Bilmiyorum: %25  diye cevapladı. (Yani tanıyor ama ne yaptıklarını  bilmiyor.)

Son durumu özetleyen tablolar:

600 bin soruşturma, 300 bin gözaltı, 100 bin tutuklama, 130 bin ihraç, 2.761 kurum kapatıldı, 200 bin işsiz, 100’den fazla intihar yaşandı, 500’e yakın kanser, ihmal, kazalar sebebiyle can kayıpları yaşandı.

Son durum nedir:

Hem hukuki uygunluk hem de sağlık nedeniyle tahliye edilmediği için ölen tutuklular için ülke gündemine oturan isyana kulak tıkayan iktidar, özellikle tutuklamalarda en son bu hafta kadınlara çıplak arama, göstericilere kameralar önünde orantısız güç kullanımını da aşan insan onurunu ayaklar altına alınan uygulamalar… Önce hedef gösterip sonra 1 günde 60 avukatı tutuklamak, kendisi için geri dönülmez durumu açık ediyor.

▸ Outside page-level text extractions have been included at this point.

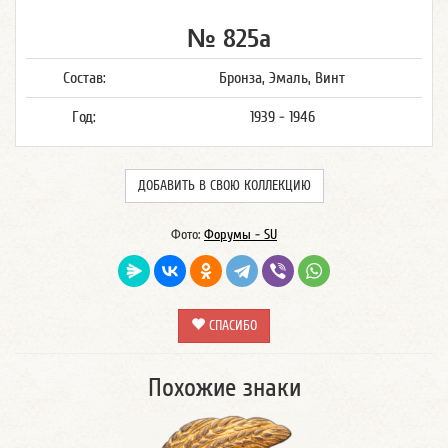
№ 825а
Состав:
Бронза, Эмаль, Винт
Год:
1939 - 1946
ДОБАВИТЬ В СВОЮ КОЛЛЕКЦИЮ
Фото:
Форумы - SU
СПАСИБО
Похожие знаки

İç hukuk bitti; peki AHİM ne yapıyor? Hepimizin bildiği mülteci pazarlığı, ağır dosya yükünden kurtulma istemesi nedeniyle hükümetle anlaştığıdır,  OHAL komisyonu gibi bir oyalamayı kabul ettiğidir. AİHM Başkanının Türkiye ziyareti, 4 yıllık AİHM politikalarının yansıması oldu. Bu ziyaret 4 yıldır devam eden sosyal soykırımı seyretmekle kalmayıp, ona sessizce hukuki bahane ve kaçış yolları üreten AHİM’in maskesini indirdi.

Sadece bu kadar mı? Ülkede evrensel hukuk normları yerine devlet erkinin yasalarını teslim olmuş bir yargı sisteminin kurulduğunu görmüyorlar mı?

Milletvekili Ömer Faruk Gergerlioğlu, hazırlanan raporları 12 ülkenin büyük elçiliğine verdi. Başka bir büyükelçiyle yarım saat planlanan görüşmede sürecin dehşetini gösteren açıklamaları yapınca görüşme 2 saate uzuyor ve elçinin gözleri yaşarıyor.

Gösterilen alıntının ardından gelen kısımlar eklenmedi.